Yesterday, I pulled out the AI board for the PRM/BS SUSs. (After the investigation it was restored)
Contrary to our expectation, the board D000186 was not Rev. A but Rev. B.
According to Jay's note in D000186 (for Rev.D), the differences of the Revs are as follows
Rev.A: Initial Release (Analog Biquad version, 4dB 4th order elliptic with notches)
Rev.B: Filter implemented by Freq Devices chip
Rev.C: Differential input version with better RF filtering
Rev.D: 3rd order 0.5dB ripple Cheby with notches at 16K&32K, DB25 input version
I went to the WB EE shop and found bunch of AI filter modules. At least I found one Rev.A and six Rev.D.
I found at least one Rev. C.
I took Rev.A and Rev. D to see the difference of the transfer functions.

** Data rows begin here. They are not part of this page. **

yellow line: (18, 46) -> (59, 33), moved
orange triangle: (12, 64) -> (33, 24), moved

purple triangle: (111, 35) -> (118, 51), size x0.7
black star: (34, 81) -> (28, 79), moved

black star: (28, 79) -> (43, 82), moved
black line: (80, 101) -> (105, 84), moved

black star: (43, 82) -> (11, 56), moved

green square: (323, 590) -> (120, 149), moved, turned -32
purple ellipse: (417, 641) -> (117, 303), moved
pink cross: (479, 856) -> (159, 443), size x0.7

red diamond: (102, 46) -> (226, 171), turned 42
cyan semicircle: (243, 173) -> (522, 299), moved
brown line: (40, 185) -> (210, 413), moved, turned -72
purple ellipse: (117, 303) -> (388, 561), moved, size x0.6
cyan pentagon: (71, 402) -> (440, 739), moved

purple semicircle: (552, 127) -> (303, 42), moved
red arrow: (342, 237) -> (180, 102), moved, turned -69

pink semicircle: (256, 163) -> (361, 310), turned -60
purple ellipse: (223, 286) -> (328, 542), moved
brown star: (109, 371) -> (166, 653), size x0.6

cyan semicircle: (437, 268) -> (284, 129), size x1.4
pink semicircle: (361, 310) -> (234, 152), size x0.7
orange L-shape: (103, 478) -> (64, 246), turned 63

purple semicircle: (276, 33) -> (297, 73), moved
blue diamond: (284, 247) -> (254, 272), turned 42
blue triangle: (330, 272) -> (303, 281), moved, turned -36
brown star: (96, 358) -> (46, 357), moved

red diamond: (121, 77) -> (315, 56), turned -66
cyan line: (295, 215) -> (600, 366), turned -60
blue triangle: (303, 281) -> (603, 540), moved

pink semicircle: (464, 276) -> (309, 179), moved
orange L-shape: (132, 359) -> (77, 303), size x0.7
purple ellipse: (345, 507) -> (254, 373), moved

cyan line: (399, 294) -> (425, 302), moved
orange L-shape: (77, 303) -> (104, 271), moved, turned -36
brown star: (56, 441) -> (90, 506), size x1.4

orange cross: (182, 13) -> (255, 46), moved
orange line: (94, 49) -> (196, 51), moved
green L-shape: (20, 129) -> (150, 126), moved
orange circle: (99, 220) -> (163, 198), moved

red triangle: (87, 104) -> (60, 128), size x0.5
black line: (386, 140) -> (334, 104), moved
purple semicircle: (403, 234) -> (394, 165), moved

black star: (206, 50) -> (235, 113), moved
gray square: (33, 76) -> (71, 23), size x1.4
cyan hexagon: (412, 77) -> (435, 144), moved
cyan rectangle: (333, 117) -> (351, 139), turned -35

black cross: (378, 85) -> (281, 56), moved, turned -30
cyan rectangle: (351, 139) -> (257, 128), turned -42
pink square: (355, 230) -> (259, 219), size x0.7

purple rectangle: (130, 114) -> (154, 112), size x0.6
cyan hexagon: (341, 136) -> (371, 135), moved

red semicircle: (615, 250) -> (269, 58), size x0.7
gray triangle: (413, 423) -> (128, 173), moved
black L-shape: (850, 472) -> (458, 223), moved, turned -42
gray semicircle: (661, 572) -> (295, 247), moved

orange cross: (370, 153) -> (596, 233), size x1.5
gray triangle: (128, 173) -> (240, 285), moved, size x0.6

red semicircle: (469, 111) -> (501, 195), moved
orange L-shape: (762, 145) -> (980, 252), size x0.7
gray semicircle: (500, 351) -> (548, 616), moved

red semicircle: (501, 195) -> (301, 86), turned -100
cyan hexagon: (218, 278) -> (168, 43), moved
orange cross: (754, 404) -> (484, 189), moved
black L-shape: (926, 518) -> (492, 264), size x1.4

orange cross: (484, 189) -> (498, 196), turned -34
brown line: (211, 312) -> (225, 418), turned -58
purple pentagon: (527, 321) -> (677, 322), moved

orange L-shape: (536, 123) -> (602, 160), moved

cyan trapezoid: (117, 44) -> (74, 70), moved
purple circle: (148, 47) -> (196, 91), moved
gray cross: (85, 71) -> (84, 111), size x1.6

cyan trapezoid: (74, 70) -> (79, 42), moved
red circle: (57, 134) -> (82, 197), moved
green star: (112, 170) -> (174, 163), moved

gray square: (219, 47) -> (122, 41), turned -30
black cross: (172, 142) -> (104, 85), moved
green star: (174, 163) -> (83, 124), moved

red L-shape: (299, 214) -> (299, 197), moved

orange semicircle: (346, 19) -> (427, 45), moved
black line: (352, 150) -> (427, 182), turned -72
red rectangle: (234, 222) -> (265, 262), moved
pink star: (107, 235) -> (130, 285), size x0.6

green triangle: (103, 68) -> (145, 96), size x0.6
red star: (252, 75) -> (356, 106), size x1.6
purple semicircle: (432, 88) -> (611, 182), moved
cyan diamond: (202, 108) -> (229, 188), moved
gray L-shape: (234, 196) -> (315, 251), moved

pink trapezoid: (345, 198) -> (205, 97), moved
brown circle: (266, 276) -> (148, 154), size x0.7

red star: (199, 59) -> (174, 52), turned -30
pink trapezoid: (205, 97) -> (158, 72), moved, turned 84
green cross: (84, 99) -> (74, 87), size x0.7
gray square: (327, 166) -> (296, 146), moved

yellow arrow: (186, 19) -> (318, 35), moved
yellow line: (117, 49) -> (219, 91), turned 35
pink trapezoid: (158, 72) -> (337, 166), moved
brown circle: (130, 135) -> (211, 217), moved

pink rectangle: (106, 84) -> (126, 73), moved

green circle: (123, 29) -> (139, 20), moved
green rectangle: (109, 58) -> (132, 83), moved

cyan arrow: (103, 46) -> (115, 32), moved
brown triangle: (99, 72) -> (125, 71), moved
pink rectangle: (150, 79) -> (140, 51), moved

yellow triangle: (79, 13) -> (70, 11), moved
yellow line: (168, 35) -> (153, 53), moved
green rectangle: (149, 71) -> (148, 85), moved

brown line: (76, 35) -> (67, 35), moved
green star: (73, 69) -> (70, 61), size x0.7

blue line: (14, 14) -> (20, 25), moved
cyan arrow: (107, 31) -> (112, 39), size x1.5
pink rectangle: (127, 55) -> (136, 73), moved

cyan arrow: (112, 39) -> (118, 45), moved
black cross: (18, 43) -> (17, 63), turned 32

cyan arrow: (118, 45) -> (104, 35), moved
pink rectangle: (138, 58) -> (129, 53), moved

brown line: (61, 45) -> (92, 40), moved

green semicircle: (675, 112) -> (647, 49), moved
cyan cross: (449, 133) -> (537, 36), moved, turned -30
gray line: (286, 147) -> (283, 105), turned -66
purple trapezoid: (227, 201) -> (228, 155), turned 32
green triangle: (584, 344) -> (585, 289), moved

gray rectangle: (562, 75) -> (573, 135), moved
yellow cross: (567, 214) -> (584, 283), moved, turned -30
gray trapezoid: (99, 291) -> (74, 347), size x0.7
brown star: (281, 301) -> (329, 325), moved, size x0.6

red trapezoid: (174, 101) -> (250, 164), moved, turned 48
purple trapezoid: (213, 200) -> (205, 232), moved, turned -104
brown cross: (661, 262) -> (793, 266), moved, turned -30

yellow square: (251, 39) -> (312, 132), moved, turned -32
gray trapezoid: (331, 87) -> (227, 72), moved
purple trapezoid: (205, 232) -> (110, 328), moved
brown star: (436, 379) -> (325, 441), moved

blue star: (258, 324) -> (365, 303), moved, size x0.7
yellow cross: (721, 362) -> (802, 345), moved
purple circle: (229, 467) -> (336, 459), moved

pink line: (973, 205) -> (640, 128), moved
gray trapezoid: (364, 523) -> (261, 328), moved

Rev.A has more ripple but steeper roll-off. Rev. D is flater at the pass band with slower roll-off.
Rev.D has more phase lag, but it will be fine once the entire frequency response is shifted to x4 high frequency.
The notch frequency of the Rev. D looked right.
I made the empirical pole/zero modeling of the transfer functions.
The LISO models are attached as the ZIP file.
I faced an unexplainable phase behavior at around one the notches for Rev.A.
This may suggest there could have been internal saturation is the stage during the sweep.
More importantly, Rev. D has differential inputs although the connector formfactor is different from the current 40pin IDC.
In fact we should not use Rev.A or Rev.B as they have single end inputs.
Currently the inputs of the AI's for the SUSs are single ended while the DACs are differential.
This means that
1) We waste a half of the DAC range.
2) The negative outputs of the DACs are short-circuited. OMG
3) The ground level fluctuation between the DAC and the SUS rack fluctuates the actual actuation voltage.
Now I am looking at the noise performance of the filters as well as the DAC output noise and range.
I hope we can use Rev.D by replacing the connector heads as this will remove many of the problems we currently have.